(EXERCISE):
How many lines in the records below contain the word "Oregon"? Give only the number.
++++++++++
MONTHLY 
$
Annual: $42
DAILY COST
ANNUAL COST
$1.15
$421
++++++++++
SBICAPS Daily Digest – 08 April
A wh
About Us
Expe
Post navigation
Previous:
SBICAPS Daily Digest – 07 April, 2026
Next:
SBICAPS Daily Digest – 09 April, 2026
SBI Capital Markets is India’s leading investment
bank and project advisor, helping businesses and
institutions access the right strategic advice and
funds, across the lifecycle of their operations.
++++++++++
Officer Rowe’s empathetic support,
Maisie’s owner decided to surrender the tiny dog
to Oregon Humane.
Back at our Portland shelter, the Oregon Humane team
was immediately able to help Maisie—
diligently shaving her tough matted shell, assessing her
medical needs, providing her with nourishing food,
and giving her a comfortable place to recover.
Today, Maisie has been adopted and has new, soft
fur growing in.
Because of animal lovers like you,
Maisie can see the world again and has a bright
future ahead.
++++++++++
(ANSWER SECTION):
2